Your response is a verbatim copy of the listing, stripped of its images.

----

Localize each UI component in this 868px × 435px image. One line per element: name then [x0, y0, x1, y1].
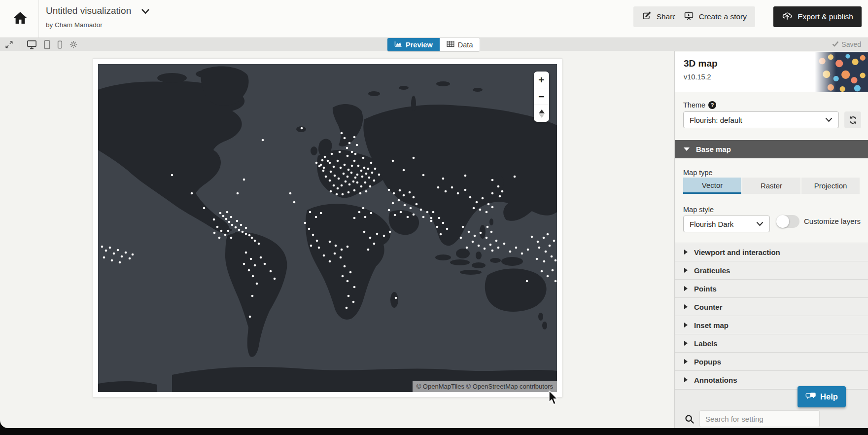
home-icon [13, 10, 28, 27]
map-zoom-control: + − [534, 72, 549, 122]
help-question-icon[interactable]: ? [708, 101, 716, 109]
tilt-control[interactable] [534, 105, 549, 122]
search-setting-input[interactable] [699, 410, 820, 427]
template-thumbnail [815, 52, 868, 92]
section-base-map[interactable]: Base map [675, 140, 868, 158]
home-button[interactable] [9, 7, 32, 31]
expand-triangle-icon [684, 250, 688, 254]
help-chat-icon [805, 392, 816, 402]
template-version: v10.15.2 [684, 73, 711, 81]
refresh-icon [849, 116, 857, 124]
customize-layers-label: Customize layers [804, 217, 861, 225]
theme-select-value: Flourish: default [690, 116, 742, 124]
collapse-triangle-icon [684, 147, 690, 151]
section-graticules[interactable]: Graticules [675, 261, 868, 279]
section-inset-map[interactable]: Inset map [675, 316, 868, 334]
theme-label-row: Theme ? [683, 101, 716, 109]
export-upload-icon [782, 10, 793, 23]
tab-data[interactable]: Data [440, 38, 480, 51]
desktop-preview-icon[interactable] [27, 40, 37, 49]
section-counter[interactable]: Counter [675, 297, 868, 316]
expand-triangle-icon [684, 377, 688, 382]
map-type-raster[interactable]: Raster [742, 178, 800, 194]
zoom-in-button[interactable]: + [534, 72, 549, 88]
export-publish-label: Export & publish [798, 12, 853, 21]
chevron-down-icon [141, 7, 150, 16]
theme-select[interactable]: Flourish: default [683, 111, 839, 128]
fullscreen-icon[interactable] [5, 40, 13, 49]
share-icon [642, 11, 652, 23]
save-status: Saved [832, 38, 861, 51]
tab-data-label: Data [458, 41, 473, 49]
theme-label: Theme [683, 101, 705, 109]
create-story-label: Create a story [699, 12, 747, 21]
map-type-projection[interactable]: Projection [801, 178, 860, 194]
expand-triangle-icon [684, 359, 688, 364]
tilt-up-icon [539, 109, 545, 113]
refresh-theme-button[interactable] [844, 111, 861, 128]
section-points[interactable]: Points [675, 279, 868, 297]
map-style-label: Map style [683, 206, 714, 214]
customize-layers-toggle[interactable] [777, 215, 799, 228]
toolbar-divider [20, 40, 20, 49]
zoom-out-button[interactable]: − [534, 88, 549, 105]
tablet-preview-icon[interactable] [43, 40, 51, 49]
tab-preview-label: Preview [406, 41, 433, 49]
map-style-select[interactable]: Flourish Dark [683, 216, 770, 232]
editor-toolbar: Preview Data Saved [0, 37, 868, 51]
help-button[interactable]: Help [798, 386, 846, 407]
data-table-icon [447, 40, 454, 49]
map-attribution[interactable]: © OpenMapTiles © OpenStreetMap contribut… [413, 381, 557, 392]
create-story-button[interactable]: Create a story [675, 6, 755, 27]
top-header: Untitled visualization by Cham Mamador S… [0, 0, 868, 37]
share-label: Share [657, 12, 677, 21]
map-type-vector[interactable]: Vector [683, 178, 741, 194]
saved-label: Saved [841, 40, 861, 48]
visualization-card: + − © OpenMapTiles © OpenStreetMap contr… [93, 58, 562, 398]
viz-byline: by Cham Mamador [46, 21, 150, 29]
mobile-preview-icon[interactable] [57, 40, 63, 49]
export-publish-button[interactable]: Export & publish [773, 6, 862, 27]
preview-chart-icon [394, 40, 402, 49]
zoom-in-label: + [538, 74, 544, 86]
select-chevron-icon [756, 221, 764, 226]
expand-triangle-icon [684, 323, 688, 327]
story-icon [684, 11, 694, 23]
app-window: Untitled visualization by Cham Mamador S… [0, 0, 868, 428]
base-map-title: Base map [696, 145, 731, 153]
expand-triangle-icon [684, 341, 688, 346]
section-popups[interactable]: Popups [675, 352, 868, 370]
tab-preview[interactable]: Preview [387, 38, 440, 51]
search-icon [685, 414, 694, 426]
viz-title: Untitled visualization [46, 5, 131, 18]
title-menu[interactable]: Untitled visualization [46, 5, 150, 18]
expand-triangle-icon [684, 268, 688, 273]
map-style-value: Flourish Dark [690, 220, 733, 228]
map-type-label: Map type [683, 169, 713, 177]
expand-triangle-icon [684, 304, 688, 309]
map-canvas[interactable]: + − © OpenMapTiles © OpenStreetMap contr… [98, 64, 557, 392]
saved-check-icon [832, 40, 839, 48]
map-type-segments: Vector Raster Projection [683, 178, 860, 194]
section-labels[interactable]: Labels [675, 334, 868, 352]
template-card: 3D map v10.15.2 [675, 52, 868, 92]
settings-panel: 3D map v10.15.2 Theme ? Flourish: defaul… [674, 51, 868, 428]
gear-icon[interactable] [69, 40, 78, 49]
zoom-out-label: − [538, 91, 544, 103]
continents [98, 67, 557, 392]
tilt-down-icon [539, 114, 544, 118]
template-name: 3D map [684, 58, 718, 69]
preview-data-tabs: Preview Data [387, 38, 480, 51]
help-label: Help [820, 392, 838, 401]
section-viewport-and-interaction[interactable]: Viewport and interaction [675, 243, 868, 261]
world-map [98, 64, 557, 392]
toggle-knob [776, 215, 789, 228]
select-chevron-icon [825, 117, 833, 122]
expand-triangle-icon [684, 286, 688, 291]
header-divider [38, 0, 39, 37]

----

§ SOLUTION FOR THIS EXERCISE
Localize each UI component in this 868px × 435px image. One line per element: name then [x0, y0, x1, y1].
home-icon [13, 10, 28, 27]
map-zoom-control: + − [534, 72, 549, 122]
help-question-icon[interactable]: ? [708, 101, 716, 109]
tilt-control[interactable] [534, 105, 549, 122]
search-setting-input[interactable] [699, 410, 820, 427]
template-thumbnail [815, 52, 868, 92]
section-base-map[interactable]: Base map [675, 140, 868, 158]
home-button[interactable] [9, 7, 32, 31]
expand-triangle-icon [684, 250, 688, 254]
help-chat-icon [805, 392, 816, 402]
template-version: v10.15.2 [684, 73, 711, 81]
refresh-icon [849, 116, 857, 124]
customize-layers-label: Customize layers [804, 217, 861, 225]
theme-select-value: Flourish: default [690, 116, 742, 124]
collapse-triangle-icon [684, 147, 690, 151]
section-graticules[interactable]: Graticules [675, 261, 868, 279]
section-inset-map[interactable]: Inset map [675, 316, 868, 334]
theme-label-row: Theme ? [683, 101, 716, 109]
export-upload-icon [782, 10, 793, 23]
tab-data[interactable]: Data [440, 38, 480, 51]
desktop-preview-icon[interactable] [27, 40, 37, 49]
section-counter[interactable]: Counter [675, 297, 868, 316]
expand-triangle-icon [684, 377, 688, 382]
map-type-raster[interactable]: Raster [742, 178, 800, 194]
zoom-in-button[interactable]: + [534, 72, 549, 88]
export-publish-label: Export & publish [798, 12, 853, 21]
chevron-down-icon [141, 7, 150, 16]
theme-select[interactable]: Flourish: default [683, 111, 839, 128]
fullscreen-icon[interactable] [5, 40, 13, 49]
share-icon [642, 11, 652, 23]
save-status: Saved [832, 38, 861, 51]
tab-data-label: Data [458, 41, 473, 49]
theme-label: Theme [683, 101, 705, 109]
create-story-label: Create a story [699, 12, 747, 21]
map-type-projection[interactable]: Projection [801, 178, 860, 194]
expand-triangle-icon [684, 359, 688, 364]
tilt-up-icon [539, 109, 545, 113]
refresh-theme-button[interactable] [844, 111, 861, 128]
section-points[interactable]: Points [675, 279, 868, 297]
map-style-label: Map style [683, 206, 714, 214]
customize-layers-toggle[interactable] [777, 215, 799, 228]
toolbar-divider [20, 40, 20, 49]
zoom-out-button[interactable]: − [534, 88, 549, 105]
tablet-preview-icon[interactable] [43, 40, 51, 49]
tab-preview-label: Preview [406, 41, 433, 49]
map-style-select[interactable]: Flourish Dark [683, 216, 770, 232]
editor-toolbar: Preview Data Saved [0, 37, 868, 51]
help-button[interactable]: Help [798, 386, 846, 407]
data-table-icon [447, 40, 454, 49]
map-attribution[interactable]: © OpenMapTiles © OpenStreetMap contribut… [413, 381, 557, 392]
create-story-button[interactable]: Create a story [675, 6, 755, 27]
top-header: Untitled visualization by Cham Mamador S… [0, 0, 868, 37]
share-label: Share [657, 12, 677, 21]
map-type-vector[interactable]: Vector [683, 178, 741, 194]
saved-label: Saved [841, 40, 861, 48]
visualization-card: + − © OpenMapTiles © OpenStreetMap contr… [93, 58, 562, 398]
viz-byline: by Cham Mamador [46, 21, 150, 29]
mobile-preview-icon[interactable] [57, 40, 63, 49]
export-publish-button[interactable]: Export & publish [773, 6, 862, 27]
preview-chart-icon [394, 40, 402, 49]
zoom-in-label: + [538, 74, 544, 86]
select-chevron-icon [756, 221, 764, 226]
expand-triangle-icon [684, 323, 688, 327]
story-icon [684, 11, 694, 23]
app-window: Untitled visualization by Cham Mamador S… [0, 0, 868, 428]
base-map-title: Base map [696, 145, 731, 153]
expand-triangle-icon [684, 341, 688, 346]
section-popups[interactable]: Popups [675, 352, 868, 370]
tab-preview[interactable]: Preview [387, 38, 440, 51]
search-icon [685, 414, 694, 426]
viz-title: Untitled visualization [46, 5, 131, 18]
title-menu[interactable]: Untitled visualization [46, 5, 150, 18]
expand-triangle-icon [684, 268, 688, 273]
map-style-value: Flourish Dark [690, 220, 733, 228]
map-type-label: Map type [683, 169, 713, 177]
expand-triangle-icon [684, 304, 688, 309]
map-canvas[interactable]: + − © OpenMapTiles © OpenStreetMap contr… [98, 64, 557, 392]
saved-check-icon [832, 40, 839, 48]
map-type-segments: Vector Raster Projection [683, 178, 860, 194]
section-labels[interactable]: Labels [675, 334, 868, 352]
template-card: 3D map v10.15.2 [675, 52, 868, 92]
settings-panel: 3D map v10.15.2 Theme ? Flourish: defaul… [674, 51, 868, 428]
gear-icon[interactable] [69, 40, 78, 49]
zoom-out-label: − [538, 91, 544, 103]
continents [98, 67, 557, 392]
tilt-down-icon [539, 114, 544, 118]
template-name: 3D map [684, 58, 718, 69]
preview-data-tabs: Preview Data [387, 38, 480, 51]
help-label: Help [820, 392, 838, 401]
section-viewport-and-interaction[interactable]: Viewport and interaction [675, 243, 868, 261]
world-map [98, 64, 557, 392]
toggle-knob [776, 215, 789, 228]
select-chevron-icon [825, 117, 833, 122]
expand-triangle-icon [684, 286, 688, 291]
header-divider [38, 0, 39, 37]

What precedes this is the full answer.